As the war between Russia and Ukraine drags on, South Korean companies are increasingly grappling with the extended “Russia risk.”

Industry sources reported on June. 17., that contracts between Korean shipbuilders and Russian shipowners have been canceled one after another. Samsung Heavy Industries received a notice terminating contracts for 17 ships ordered from Russia’s Zvezda Shipbuilding Complex between 2019 and 2022. Similarly, Hanwha Ocean has seen contracts for three icebreaking LNG carriers from Russian state-owned shipbuilder Sovcomflot canceled and is now seeking new contracts.

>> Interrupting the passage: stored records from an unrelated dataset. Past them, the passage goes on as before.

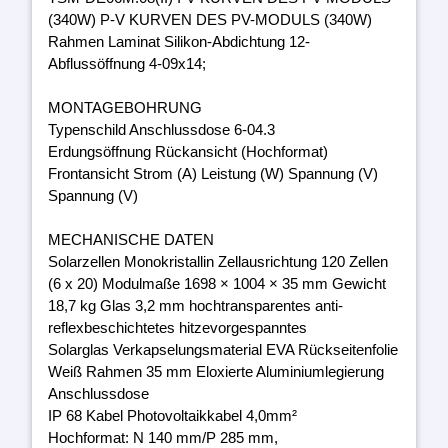
(340W) P-V KURVEN DES PV-MODULS (340W)
Rahmen Laminat Silikon-Abdichtung 12-
Abflussöffnung 4-09x14;
MONTAGEBOHRUNG
Typenschild Anschlussdose 6-04.3
Erdungsöffnung Rückansicht (Hochformat)
Frontansicht Strom (A) Leistung (W) Spannung (V)
Spannung (V)
MECHANISCHE DATEN
Solarzellen Monokristallin Zellausrichtung 120 Zellen
(6 x 20) Modulmaße 1698 × 1004 × 35 mm Gewicht
18,7 kg Glas 3,2 mm hochtransparentes anti-
reflexbeschichtetes hitzevorgespanntes
Solarglas Verkapselungsmaterial EVA Rückseitenfolie
Weiß Rahmen 35 mm Eloxierte Aluminiumlegierung
Anschlussdose
IP 68 Kabel Photovoltaikkabel 4,0mm²
Hochformat: N 140 mm/P 285 mm,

The airline industry has also been feeling the strain of detour routes since the war began. To avoid Russian airspace on European routes, airlines have been flying through China, Kazakhstan, Turkey, and other countries, adding about three hours to their flight times. With fuel costs accounting for about 30 percent of an airline’s operating expenses, these extended flight times significantly increase costs.

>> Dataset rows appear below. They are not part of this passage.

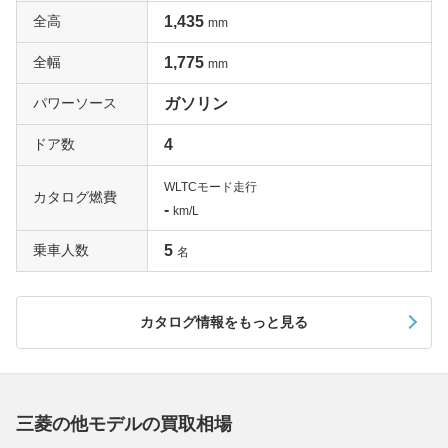
全高
1,435
mm
全幅
1,775
mm
パワーソース
ガソリン
ドア数
4
WLTCモード走行
カタログ燃費
-
km/L
乗車人数
5
名
カタログ情報をもっと見る
三菱の他モデルの買取相場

Additionally, it remains uncertain whether Korean Air will resume its routes to Moscow. Prior to the war, Korean Air operated routes from Incheon to Moscow and Incheon to Vladivostok.

The commercial sector has also suffered due to reduced trade since the war, with land logistics through Russia being blocked. POSCO International, which sells chemical products such as plastic raw materials and automotive steel and parts to Central Asia, has been particularly affected. The war has rendered the Trans-Siberian Railway (TSR) inaccessible, and sanctions against Russia have blocked the Trans-China Railway (TCR), leading to a sharp decline in trade volumes in the region. POSCO International’s grain terminal in Ukraine has also ceased operations.

“As geopolitical risks continue due to the Russia-Ukraine war, reducing uncertainty in the business sector has become crucial,” said an industry insider.